The AG further added that a Member State that does not wish to recognise a company resident in a different Member State to which interest was paid as the beneficial owner of the interest must, in principle, state whom it considers to be the beneficial owner to assume that abuse exists.
This is necessary to determine whether a more favourable tax result is achieved as a result of the arrangement qualified as abusive. In particular, in cross-border cases, the taxable person may have an enhanced duty to assist.
The AG pointed out that under the Parent-Subsidiary Directive, the beneficial owner requirement is not relevant as that Directive does not refer to the concept of beneficial ownership. Hence, a parent company resident in another Member State receiving dividends from its Danish subsidiary can benefit from the directive if both the parent and the subsidiary are taxed in their respective jurisdictions.

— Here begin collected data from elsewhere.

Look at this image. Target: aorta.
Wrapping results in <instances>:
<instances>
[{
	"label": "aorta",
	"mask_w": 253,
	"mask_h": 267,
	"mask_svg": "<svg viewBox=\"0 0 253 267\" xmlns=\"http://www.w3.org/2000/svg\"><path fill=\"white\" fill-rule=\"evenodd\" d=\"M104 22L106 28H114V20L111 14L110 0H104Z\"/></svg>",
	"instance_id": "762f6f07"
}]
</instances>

Regarding the notion of abuse that is common to both directives, the AG stated that abuse must be determined from an overall examination of the facts of the case, which is for the national court to conduct.
A wholly artificial arrangement that does not reflect economic reality or the essential aim of which is to avoid tax that would otherwise be payable based on the purpose of the law may constitute abuse under tax law.

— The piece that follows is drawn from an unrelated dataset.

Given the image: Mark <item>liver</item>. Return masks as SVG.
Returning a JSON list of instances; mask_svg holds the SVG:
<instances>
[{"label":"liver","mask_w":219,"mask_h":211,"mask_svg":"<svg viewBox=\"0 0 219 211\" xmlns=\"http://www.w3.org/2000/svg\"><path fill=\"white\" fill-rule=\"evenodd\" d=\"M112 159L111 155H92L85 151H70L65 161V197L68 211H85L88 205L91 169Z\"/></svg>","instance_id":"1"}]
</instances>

Therefore, tax authorities must demonstrate that an appropriate arrangement would have given rise to a tax liability, while the taxable person must demonstrate that there are important, non-fiscal reasons for the arrangement chosen.
The AG concluded also that an abuse may be assumed to exist where the corporate structure chosen is designed to take advantage of a lack of information exchange between the States involved to prevent the effective taxation of interest or dividends recipients.
The AG affirmed that a Member State cannot rely on a provision contained in a directive if it has not transposed it. In fact, a directive cannot itself impose obligations upon individuals.
The AG also added that neither Paragraph 2(2)(d) of the Danish law on corporation tax, nor a double tax treaty provision (like article 10 or 11 of the OECD Model Convention) are sufficient to be deemed to be a transposition of a provision of a directive.
The AG concluded that a different treatment of national and foreign interest or dividends recipients cannot be deemed. In reality they are subject of different taxation arrangements (levying of corporate tax versus application of withholding tax) and thus these situations are not comparable in the context of the important of comparability.
Even if they were deemed to be comparable, a restriction on the freedom of establishment would be justified based on CJEU case-law as long as the liability for tax at source of the interest or dividend recipient resident abroad is no higher than the liability for corporation tax of a national interest or dividend recipient.
The role of the AG is to propose an independent legal solution. It is important to note that the CJEU is not obligated to follow the opinion delivered by the AG. However, even though the opinion is not binding on the CJEU, it has an impact on the decision in many cases.
The next step in these cases is for the CJEU to deliver its final judgment which is expected to take place sometime in the autumn of 2018.